Blog

How Music ID Apps Work

While it seems like our phones can do just about anything these days, every now and then they will produce some small miracle that will seem like nothing short of magic. In the case of music ID apps, like Shazam, SoundHound, and many others, it can often seem like what they do for us is explainable. These apps are capable of listening to a short, 4-5 second clip of a song, and in some cases even the user’s spoken or singing voice, and can correctly identify all the information about that song or tune in a matter of seconds. For years people have struggled with hearing things they enjoyed but couldn’t identify, and until the invention of music ID software there was no way to adequately fix the problem.

The Beginning

With the advent of the smartphone, potential solutions to common problems increased dramatically. No longer cut off from the world, the human race realizes a level of connection to one another far greater than ever in history. Information of all sorts is right at our fingertips, and that includes an extensive library of essentially every song recorded in modern history. With all that data out there, it can be daunting to decide how best to use that library to find the information you need. Music ID apps like Shazam paved the way for sound recognition software. Instead of forcing a user to search manually through a labyrinth of song data, the app generates a unique fingerprint of the recorded clip, and compares it to a database of similarly generated fingerprints for each song in the library. The service was first launched in the UK in 2002, but was popularized later when it was brought to the iPhone in the US. Soon after others came along to try to get in on the budding market of music recognition.

How It Works

While it may feel like some black magic is fetching your song data for you in the blink of an eye, the reality of it is far less grandiose, and much easier to understand. Some assume that an evolved version of voice recognition software must be utilized, however that would be impractical due to barriers beyond recognizing the voice, such as identifying the song itself, and the version of the song, as many songs have several versions by the same singer. The apps work instead by using proprietary formulas for translating song data into unique numerical codes. A library is generated for known songs, and when the app is given a sample recording it creates a fingerprint for that sample and compares it to the library. Essentially, the software does for sound what Google does for words and images.

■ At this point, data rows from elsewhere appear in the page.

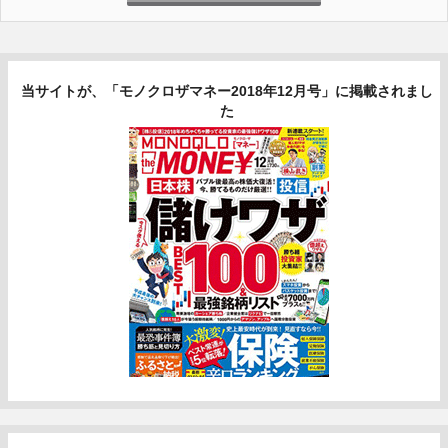
当サイトが、「モノクロザマネー2018年12月号」に掲載されまし
た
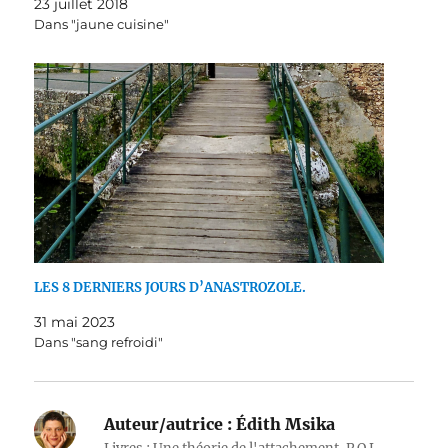
23 juillet 2018
Dans "jaune cuisine"
LES 8 DERNIERS JOURS D’ANASTROZOLE.
31 mai 2023
Dans "sang refroidi"
Auteur/autrice :
Édith Msika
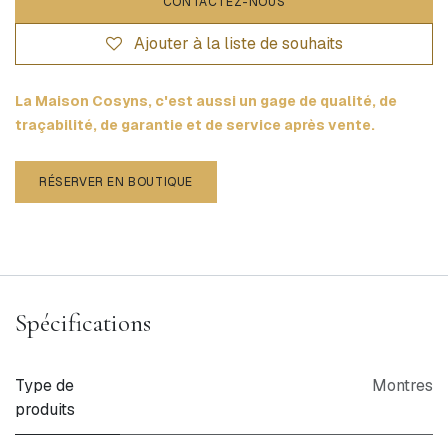
CONTACTEZ-NOUS
Ajouter à la liste de souhaits
La Maison Cosyns, c'est aussi un gage de qualité, de
traçabilité, de garantie et de service après vente.
RÉSERVER EN BOUTIQUE
Spécifications
Type de
Montres
produits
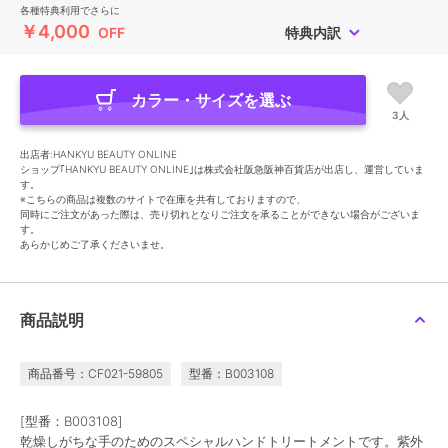
各種特典利用でさらに
￥4,000
OFF
特典内訳
カラー・サイズを選ぶ
3人
出店者:HANKYU BEAUTY ONLINE
ショップ｢HANKYU BEAUTY ONLINE｣は株式会社阪急阪神百貨店が出店し、運営していま
す。
※こちらの商品は複数のサイトで在庫を共有しておりますので、
同時にご注文があった際は、売り切れとなりご注文を承ることができない場合がございま
す。
あらかじめご了承くださいませ。
商品説明
商品番号：CF021-59805
型番：B003108
[型番：B003108]
乾燥しがちな手のためのスペシャルハンドトリートメントです。紫外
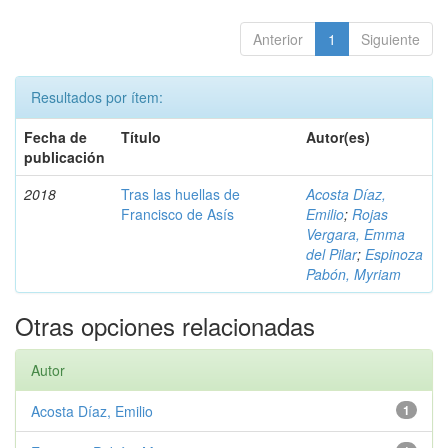
Anterior
1
Siguiente
Resultados por ítem:
Fecha de
Título
Autor(es)
publicación
2018
Tras las huellas de
Acosta Díaz,
Francisco de Asís
Emilio
;
Rojas
Vergara, Emma
del Pilar
;
Espinoza
Pabón, Myriam
Otras opciones relacionadas
Autor
Acosta Díaz, Emilio
1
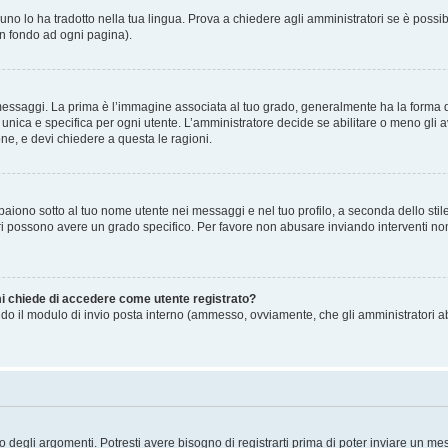
no lo ha tradotto nella tua lingua. Prova a chiedere agli amministratori se è possibi
in fondo ad ogni pagina).
gi. La prima è l’immagine associata al tuo grado, generalmente ha la forma di stell
ica e specifica per ogni utente. L’amministratore decide se abilitare o meno gli a
one, e devi chiedere a questa le ragioni.
iono sotto al tuo nome utente nei messaggi e nel tuo profilo, a seconda dello stile c
tori possono avere un grado specifico. Per favore non abusare inviando interventi non 
 mi chiede di accedere come utente registrato?
sando il modulo di invio posta interno (ammesso, ovviamente, che gli amministratori 
degli argomenti. Potresti avere bisogno di registrarti prima di poter inviare un mes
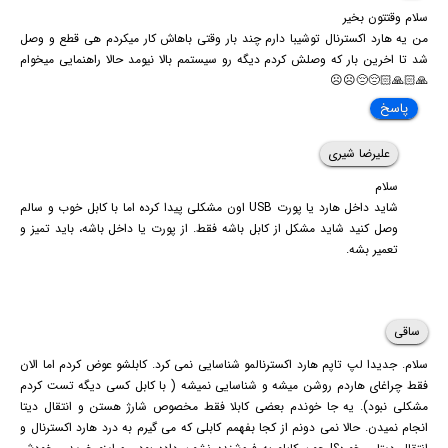
سلام وقتتون بخیر
من یه هارد اکسترنال توشیبا دارم چند بار وقتی باهاش کار میکردم هی قطع و وصل
شد تا اخرین بار که وصلش کردم دیگه رو سیستمم بالا نیومد حالا راهنمایی میخوام
🙏🏻🙏🏻😔😔☹️☹️
پاسخ
علیرضا شیری
سلام
شاید داخل هارد یا پورت USB اون مشکلی پیدا کرده اما با کابل خوب و سالم
وصل کنید شاید مشکل از کابل باشه فقط. از پورت یا داخل باشه، باید تمیز و
تعمیر بشه.
ساقی
سلام. جدیدا لپ تاپم هارد اکسترنالمو شناسایی نمی کرد. کابلشو عوض کردم اما الان
فقط چراغای هاردم روشن میشه و شناسایی نمیشه ( با کابل کسی دیگه تست کردم
مشکلی نبود). یه جا خوندم بعضی کابلا فقط مخصوص شارژ هستن و انتقال دیتا
انجام نمیدن. حالا نمی دونم از کجا بفهمم کابلی که می گیرم به درد هارد اکسترنال و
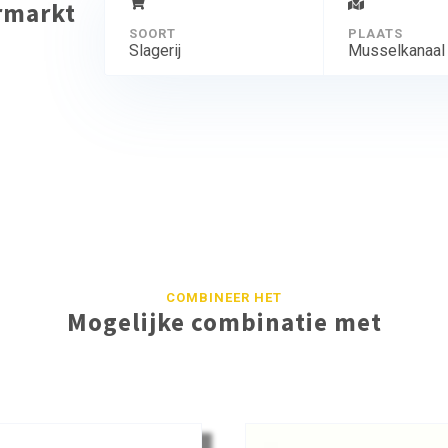
ermarkt
SOORT
PLAATS
Slagerij
Musselkanaal
COMBINEER HET
Mogelijke combinatie met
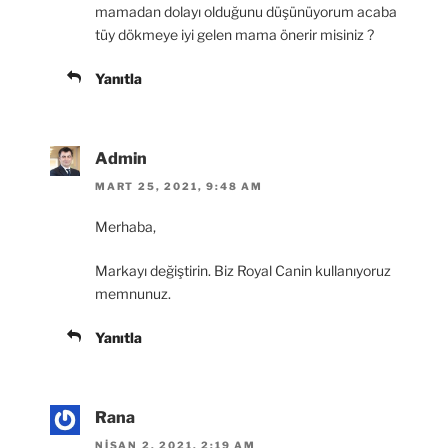
mamadan dolayı olduğunu düşünüyorum acaba
tüy dökmeye iyi gelen mama önerir misiniz ?
Yanıtla
Admin
MART 25, 2021, 9:48 AM
Merhaba,
Markayı değiştirin. Biz Royal Canin kullanıyoruz
memnunuz.
Yanıtla
Rana
NISAN 2, 2021, 2:19 AM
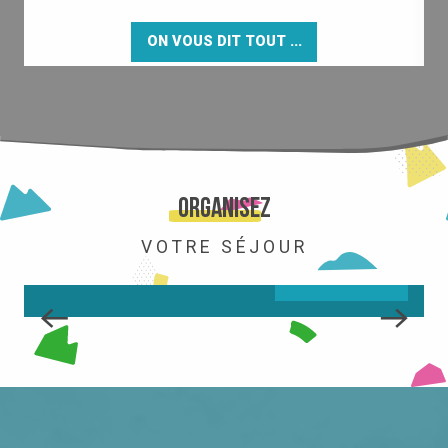
ON VOUS DIT TOUT ...
LA STATION
Organisez
VOTRE SÉJOUR
LIRE LA SUITE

While that sounds simple enough, the complexity of the software is the most common source for problems. For a long time it was considered impractical to attempt to boil down a song into a set of digits, as there is simply too much information within a song to abridge into an easy-to-use fingerprint. Instead, the software creates a three dimensional plot of the song in order to compare three different data points simultaneously; frequency, amplitude, and time. By doing so, this allows the software to ignore the insignificant portions of the song data and focus only on the high-energy, intense moments. These distinct data points are generated for each song at roughly the rate of three per second, well within the range of acceptable code complexity for use as a fingerprint. The creator of Shazam explained in full detail how his audio search algorithm works in this published scientific paper.